Re: [XBL Primer] new scenarios from Lachlan Hunt on 2007-04-21 (www-html@w3.org from April 2007)

From: Lachlan Hunt <lachlan.hunt@lachy.id.au>
Date: Sat, 21 Apr 2007 19:55:03 +1000
To: David Woolley <forums@david-woolley.me.uk>
CC: www-html@w3.org
Message-ID: <4629DF77.1030701@lachy.id.au>

David Woolley wrote:
> 
> Lachlan Hunt wrote:
>> Not any more.  Although it's note quite complete, HTML5 is defining 
>> the parsing requirements of HTML on the web.
> 
> And a horrible set of ad hoc rules it is. It's basically a proper tree
> type grammar with a set of error recovery rules for producing a
> renderable tree from almost every invalid input.

Yeah, it's designed to handle real world HTML.  The WHATWG places 
interoperability with existing content above syntactic purity.

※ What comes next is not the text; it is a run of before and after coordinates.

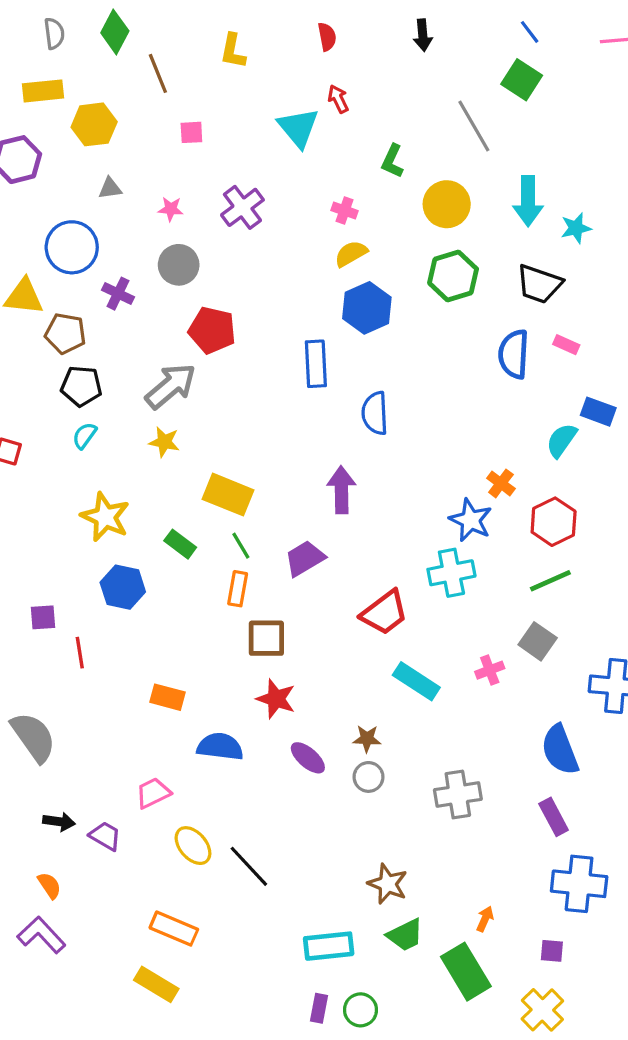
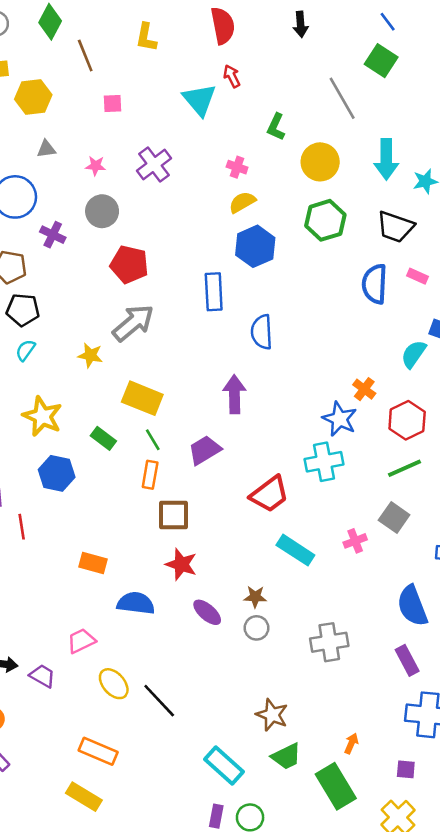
red semicircle: (327, 37) -> (223, 26), size x1.6
gray arrow: (171, 386) -> (133, 323), moved
cyan rectangle: (329, 946) -> (224, 765), turned 48

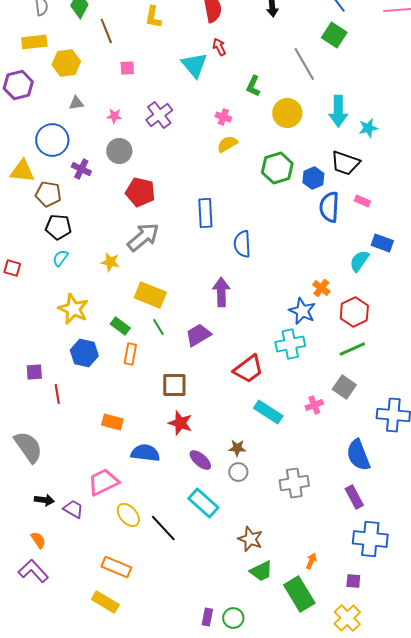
green hexagon: (325, 220) -> (277, 168), moved
blue hexagon: (255, 246) -> (313, 178), moved, size x0.7
orange rectangle: (150, 475) -> (130, 354), moved
pink trapezoid: (81, 641) -> (103, 482), size x1.4
cyan rectangle: (224, 765) -> (203, 503), moved

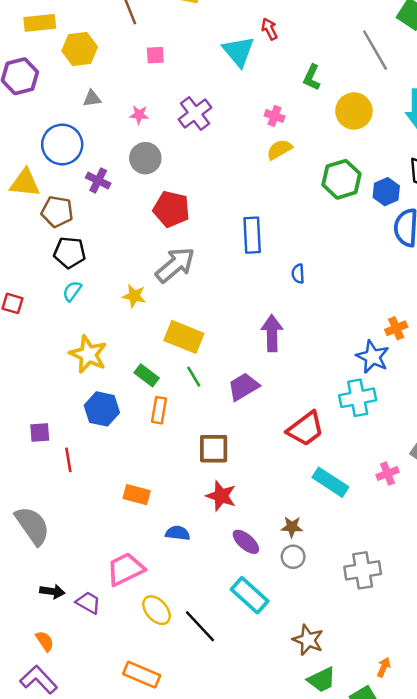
blue semicircle: (242, 244) -> (298, 274), size x0.6
orange cross: (321, 288) -> (396, 328), turned 30
blue semicircle: (145, 453) -> (178, 533), size x0.7

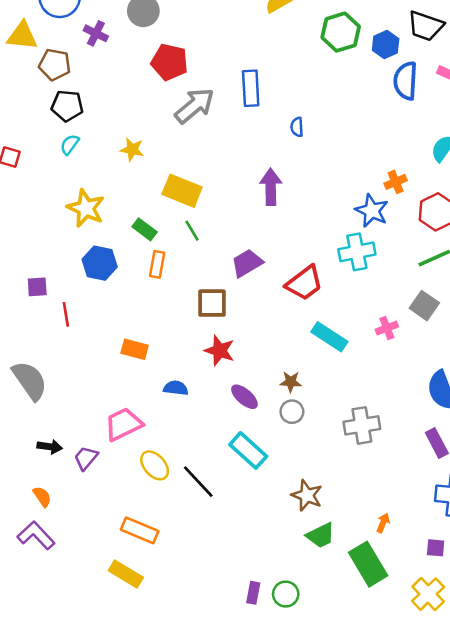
gray arrow: (175, 265) -> (195, 106), moved
purple trapezoid: (243, 387) -> (247, 263), moved
purple trapezoid: (88, 603) -> (86, 458), turned -80

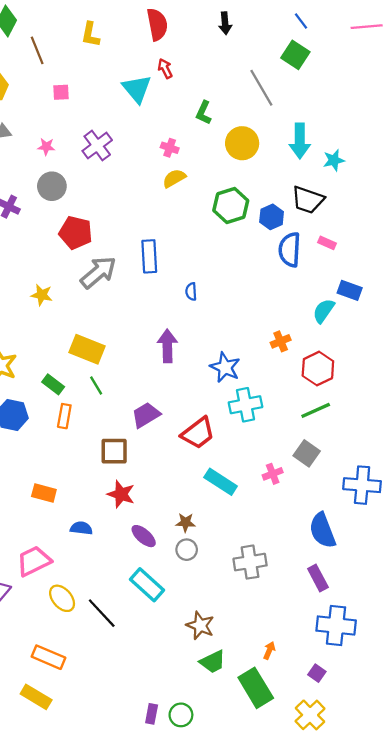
yellow star: (132, 149) -> (42, 295), moved
blue star: (372, 211) -> (225, 367), moved
purple square: (436, 548) -> (317, 673), turned 30

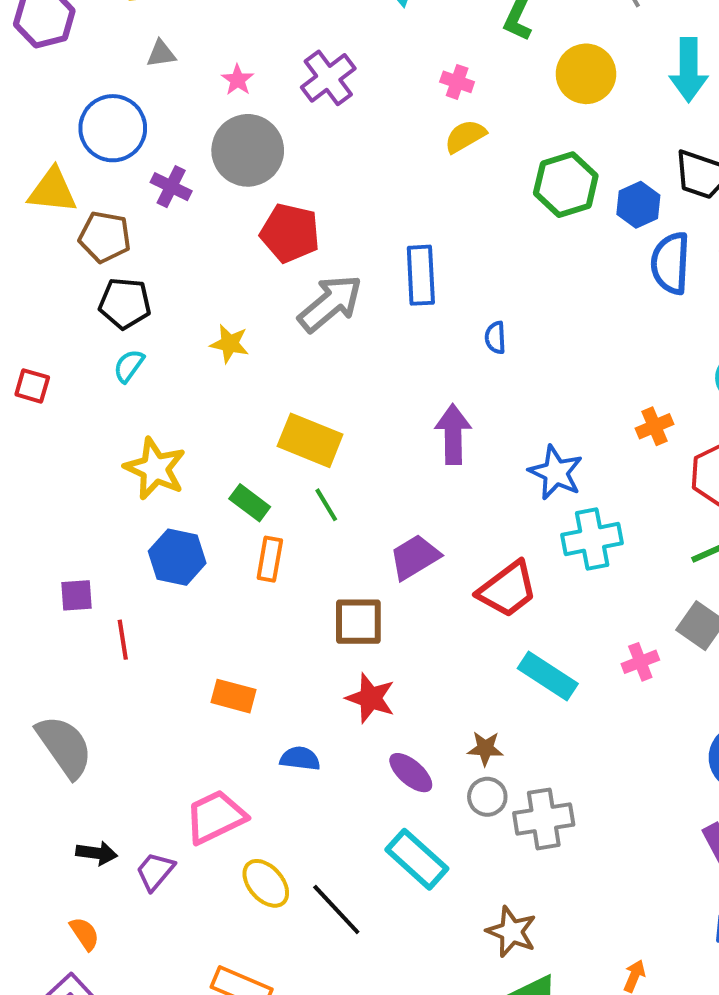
pink star: (46, 147) -> (238, 80), turned 30
gray circle: (52, 186) -> (248, 150), size x1.4
gray cross: (250, 562) -> (544, 819), moved

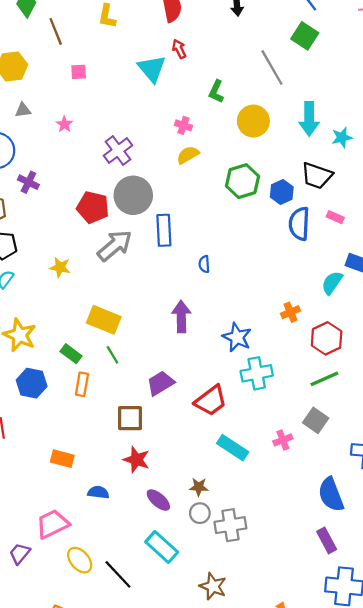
purple cross: (328, 78) -> (118, 151), moved
gray circle: (248, 150) -> (133, 195), moved

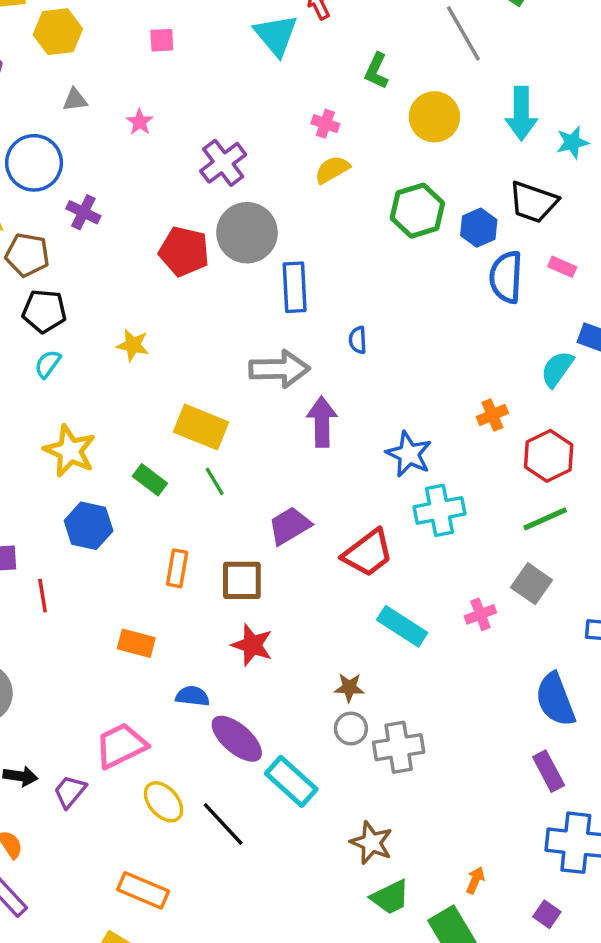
gray arrow: (115, 246) -> (279, 369), moved, turned 39
orange rectangle: (82, 384) -> (177, 568), moved
purple ellipse: (158, 500) -> (237, 739), moved, size x1.4

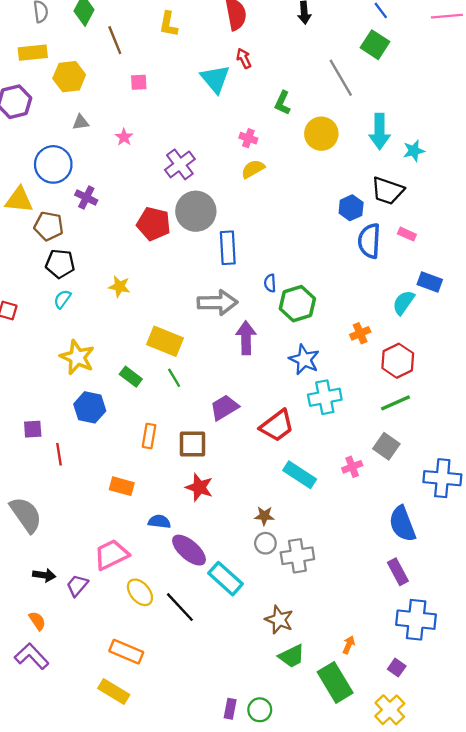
green hexagon: (417, 211) -> (297, 304), moved

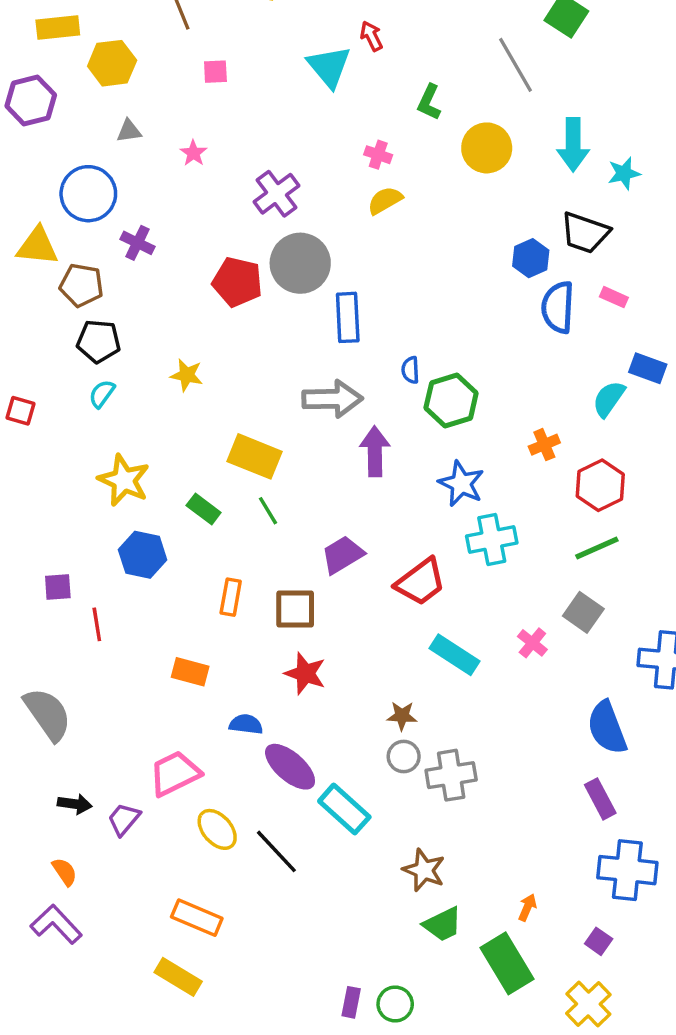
pink cross: (352, 467) -> (532, 643), turned -30

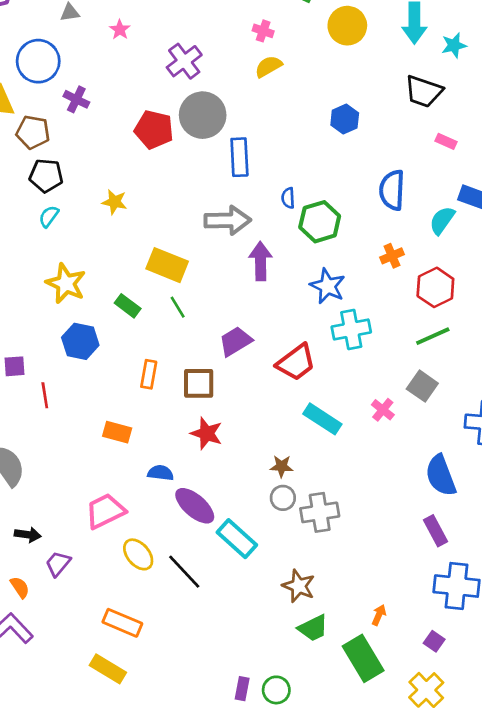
blue hexagon: (531, 258) -> (345, 119), moved
blue semicircle: (558, 307) -> (392, 190), moved
purple trapezoid: (124, 819) -> (58, 564), moved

> Maybe what I should have offered is three categories:
> 
> - tag soup;
> - HTML5 with *no* parse errors;
> - SGML based.
> 
> I'm assuming that HTML5 *with* parse errors can produce all the 
> productions allowed by tag soup.  In a quick scan, I couldn't tell what, 
> if any difference there is between HTML5 without parse errors and SGML 
> based.  In any case, it seems to be quite close to SGML based.

There are pleny of differences between HTML5 parsing and HTML4's SGML 
parsing.  Here's just a few:

In HTML5, <br/> is conforming and equivalent to <br>
In HTML4, <br/> is equivalent to <br>&gt;

In HTML5, characters like '/' can occur in unquoted attribute values
e.g. <a href=http://example.com/>link</a>

In HTML4, that would be equivalent to:
   <a href="http:"></a>example.com/&gt;link</a>

In HTML5, <noscript> is parsed differently depending on whether or not 
script is enabled.

There's plenty more differences, but that should be enough to illustrate 
the point.

-- 
Lachlan Hunt
http://lachy.id.au/

Received on Saturday, 21 April 2007 09:55:40 UTC